* How to complete this task *
Copy every line of the entries that has the string "ideal" in it.

(Data records)
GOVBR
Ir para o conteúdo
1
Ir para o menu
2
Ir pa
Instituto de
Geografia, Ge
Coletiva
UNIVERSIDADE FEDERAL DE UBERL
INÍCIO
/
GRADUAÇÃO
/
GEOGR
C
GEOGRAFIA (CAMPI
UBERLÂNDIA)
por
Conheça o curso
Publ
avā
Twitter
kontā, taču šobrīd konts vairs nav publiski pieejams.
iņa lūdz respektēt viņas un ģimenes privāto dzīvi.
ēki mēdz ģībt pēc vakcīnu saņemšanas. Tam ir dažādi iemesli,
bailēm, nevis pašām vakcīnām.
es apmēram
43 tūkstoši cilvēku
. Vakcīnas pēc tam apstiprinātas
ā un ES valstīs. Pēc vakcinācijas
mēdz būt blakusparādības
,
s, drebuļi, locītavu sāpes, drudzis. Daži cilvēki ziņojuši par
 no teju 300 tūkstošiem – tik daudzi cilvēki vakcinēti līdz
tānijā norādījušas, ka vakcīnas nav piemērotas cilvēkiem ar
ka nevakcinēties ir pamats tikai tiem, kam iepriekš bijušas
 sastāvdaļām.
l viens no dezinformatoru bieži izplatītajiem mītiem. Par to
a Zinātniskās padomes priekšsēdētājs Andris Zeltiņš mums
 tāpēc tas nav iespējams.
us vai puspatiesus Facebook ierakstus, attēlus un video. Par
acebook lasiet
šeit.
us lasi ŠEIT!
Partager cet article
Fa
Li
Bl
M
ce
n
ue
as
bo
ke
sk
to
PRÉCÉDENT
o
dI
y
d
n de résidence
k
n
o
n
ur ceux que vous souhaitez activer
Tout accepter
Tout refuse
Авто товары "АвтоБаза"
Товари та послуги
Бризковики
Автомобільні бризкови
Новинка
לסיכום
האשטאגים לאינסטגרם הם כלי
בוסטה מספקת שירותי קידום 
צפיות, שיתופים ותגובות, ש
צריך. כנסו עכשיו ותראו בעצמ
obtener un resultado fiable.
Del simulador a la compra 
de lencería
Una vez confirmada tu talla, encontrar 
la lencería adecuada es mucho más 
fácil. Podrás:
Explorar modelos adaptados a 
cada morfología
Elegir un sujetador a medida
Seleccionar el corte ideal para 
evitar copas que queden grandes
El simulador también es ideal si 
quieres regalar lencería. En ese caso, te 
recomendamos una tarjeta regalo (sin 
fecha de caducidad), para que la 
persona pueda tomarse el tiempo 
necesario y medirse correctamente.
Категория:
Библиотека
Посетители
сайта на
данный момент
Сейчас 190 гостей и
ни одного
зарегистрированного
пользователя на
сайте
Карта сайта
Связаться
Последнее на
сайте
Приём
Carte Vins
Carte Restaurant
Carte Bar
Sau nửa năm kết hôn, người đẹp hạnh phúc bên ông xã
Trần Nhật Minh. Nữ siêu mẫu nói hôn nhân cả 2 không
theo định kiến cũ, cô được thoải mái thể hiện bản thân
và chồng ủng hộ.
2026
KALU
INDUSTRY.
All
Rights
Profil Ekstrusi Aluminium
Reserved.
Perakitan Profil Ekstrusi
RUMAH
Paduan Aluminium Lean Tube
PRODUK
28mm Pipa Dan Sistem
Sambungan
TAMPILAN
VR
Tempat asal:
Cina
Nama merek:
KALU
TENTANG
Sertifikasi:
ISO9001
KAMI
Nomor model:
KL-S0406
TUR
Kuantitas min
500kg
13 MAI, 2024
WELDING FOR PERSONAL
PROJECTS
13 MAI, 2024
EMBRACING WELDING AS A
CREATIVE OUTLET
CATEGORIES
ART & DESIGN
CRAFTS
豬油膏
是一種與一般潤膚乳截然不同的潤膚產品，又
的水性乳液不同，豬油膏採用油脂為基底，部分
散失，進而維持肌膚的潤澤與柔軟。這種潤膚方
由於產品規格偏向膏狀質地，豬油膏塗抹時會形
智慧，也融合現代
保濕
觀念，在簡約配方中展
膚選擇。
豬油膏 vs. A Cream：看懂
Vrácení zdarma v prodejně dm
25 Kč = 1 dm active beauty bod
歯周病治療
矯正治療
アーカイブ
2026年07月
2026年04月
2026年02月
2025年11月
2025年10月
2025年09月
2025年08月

* Written solution *
Seleccionar el corte ideal para 
El simulador también es ideal si 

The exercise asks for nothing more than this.